Von Philipp Selldorf

Während der Begegnung zwischen dem 1. FC Köln und Borussia Mönchengladbach - traditioneller Höhepunkt im Spielplan der beiden Klubs und ihrer Sympathisanten - werden am Samstag einzelne Abschnitte der Tribünen leer bleiben. Das liegt nicht am mangelnden Interesse im rheinischen Volk, sondern an der Weigerung vieler Gladbacher Anhänger, das Kölner Stadion zu betreten. Sie fühlen sich ungerecht behandelt, weil der DFB im Zuge von Sicherheitsauflagen von ihnen verlangt, personalisierte Einlasskarten zu erwerben, nur nach namentlicher Registrierung dürfen sie ins Stadion. Und nun hat die Borussia 1800 Karten aus ihrem Kontingent zurückgeschickt an den FC, der die Tickets jedoch nicht auf dem freien Markt verkaufen darf.

Diese Nachricht hat aus Kölner Sicht viel Gutes: Der FC darf sich freuen, dass der Gegner weniger Hilfe von außen erhält; und die örtliche Polizei muss sich plötzlich viel weniger Sorgen machen als üblich. Aber ganz so einfach ist die Welt der Fußballfans dann doch nicht. Der harte Kern der Kölner Anhänger, vornehmlich aus dem Lager der Ultras, hat entschieden, die Proteste der Gladbacher zu unterstützen, weshalb man aus Mitgefühl mit den angeblich unterdrückten Borussen auf Zaunfahnen, Choreografie und "Support" verzichten will.

Wenn Kölner Fundamentalisten sich mit Gladbacher Fundamentalisten solidarisieren, ist das dann nicht ein Zeichen, dass Frieden auf Erden doch möglich ist? Ist es nicht, darauf legen beide Parteien Wert. Der gemeinsame Protest habe nichts mit Fraternisierung zu tun, sondern richte sich gegen den gemeinsamen Gegner DFB als "Feind der Fankultur". Weshalb die Polizeipräsidenten ihre Leute auch nicht ins freie Wochenende schicken- sie befürchten, dass sich die Konfrontation der verbissenen Fraktionen an Schauplätze außerhalb des Stadions verlagern könnte. Auch die Führung des 1. FC Köln zeigte sich berührt, Manager Jörg Schmadtke bezeichnete das Verhalten der eigenen Anhänger als "massivst albern", auf diese Weise werde die Mannschaft "im Stich gelassen".
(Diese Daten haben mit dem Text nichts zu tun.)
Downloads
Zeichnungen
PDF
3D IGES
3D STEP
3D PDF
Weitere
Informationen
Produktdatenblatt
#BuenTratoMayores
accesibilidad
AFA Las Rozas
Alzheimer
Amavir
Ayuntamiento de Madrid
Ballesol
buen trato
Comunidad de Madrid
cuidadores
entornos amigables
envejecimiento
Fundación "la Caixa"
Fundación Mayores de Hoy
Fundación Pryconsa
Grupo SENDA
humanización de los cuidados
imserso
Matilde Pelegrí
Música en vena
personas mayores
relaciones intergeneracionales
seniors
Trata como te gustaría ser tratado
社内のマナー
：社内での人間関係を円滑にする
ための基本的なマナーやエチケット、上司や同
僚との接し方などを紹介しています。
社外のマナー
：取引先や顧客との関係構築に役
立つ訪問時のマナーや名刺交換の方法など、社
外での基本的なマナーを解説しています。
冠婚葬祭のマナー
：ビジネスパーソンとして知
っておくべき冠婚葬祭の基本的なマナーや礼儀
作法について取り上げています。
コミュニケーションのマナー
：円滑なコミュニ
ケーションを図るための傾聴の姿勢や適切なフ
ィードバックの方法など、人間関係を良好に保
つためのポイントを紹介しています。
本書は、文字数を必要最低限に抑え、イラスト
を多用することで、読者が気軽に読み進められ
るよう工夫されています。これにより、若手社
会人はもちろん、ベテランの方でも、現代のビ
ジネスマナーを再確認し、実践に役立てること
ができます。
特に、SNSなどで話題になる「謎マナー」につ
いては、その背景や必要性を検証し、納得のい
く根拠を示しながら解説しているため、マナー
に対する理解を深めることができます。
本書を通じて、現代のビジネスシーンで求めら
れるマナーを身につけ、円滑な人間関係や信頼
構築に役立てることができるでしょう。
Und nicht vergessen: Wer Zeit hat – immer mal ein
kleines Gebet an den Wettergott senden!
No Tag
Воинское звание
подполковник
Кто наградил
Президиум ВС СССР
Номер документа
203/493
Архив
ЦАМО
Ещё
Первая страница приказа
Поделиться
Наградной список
Das Adjektiv albern hat Schmadtke gut gewählt. Aber dass die Mannschaft ernsthaft daran leiden müsste, wenn ein paar Fahnen weniger wehen und kein Vorsänger mit Megafon die Menge animiert, ist ein falsches Kompliment an die selbstgerechten Ultras, die sich für die einzig wahren Stimmungskanonen im Stadion halten. 48 000 Kölner (und Gladbacher) werden am Samstag schon von sich hören lassen, wenn das Spiel entsprechend Laune macht.